Extracted page text data:
-- Opening Marker --

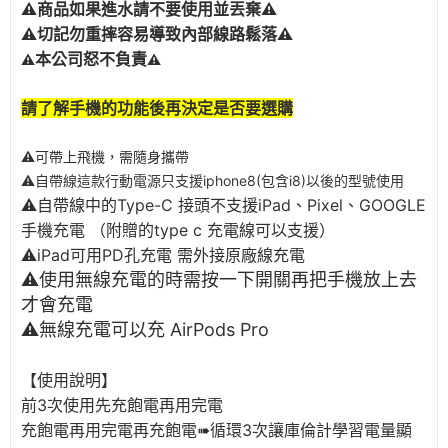
⚠️商品如果進水請不要使用並丟棄⚠️
⚠️切記勿重摔容易導致內部線路鬆落⚠️
本公司怒不負責
⚠️
⚠️
請了解手機的功能後再決定是否要選購
⚠️
可帶上飛機，需隨身攜帶
⚠️自帶線這款行動電源只支援iphone8(包含i8)以後的型號使用
⚠️自帶線中的Type-C 接頭不支援iPad、Pixel、GOOGLE
手機充電 （附贈的type c 充電線可以支援）
⚠️iPad
可用PD孔充電
需外接原廠線充電
⚠️使用無線充電的時需按一下開關再把手機放上去
才會充電
⚠️無線充電可以充 AirPods Pro
【使用說明】
前3次使用先充飽電再用完電
充飽電再用完電再充飽電➠循環3次讓庫倫計學習電量顯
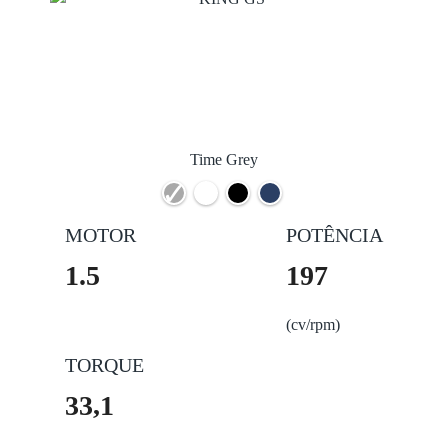
Time Grey
MOTOR
POTÊNCIA
1.5
197
(cv/rpm)
TORQUE
33,1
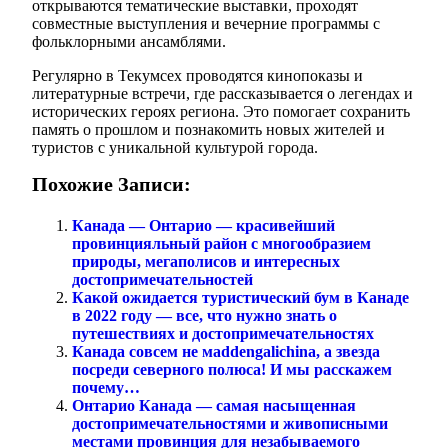
открываются тематические выставки, проходят
совместные выступления и вечерние программы с
фольклорными ансамблями.
Регулярно в Текумсех проводятся кинопоказы и
литературные встречи, где рассказывается о легендах и
исторических героях региона. Это помогает сохранить
память о прошлом и познакомить новых жителей и
туристов с уникальной культурой города.
Похожие Записи:
Канада — Онтарио — красивейший
провинцияльный район с многообразием
природы, мегаполисов и интересных
достопримечательностей
Какой ожидается туристический бум в Канаде
в 2022 году — все, что нужно знать о
путешествиях и достопримечательностях
Канада совсем не мaddengalichina, а звезда
посреди северного полюса! И мы расскажем
почему…
Онтарио Канада — самая насыщенная
достопримечательностями и живописными
местами провинция для незабываемого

-- Closing Marker --

### [Task brief]
Write out every line of the data that holds the word "Онтарио".

### [Your solution]
Канада — Онтарио — красивейший
Онтарио Канада — самая насыщенная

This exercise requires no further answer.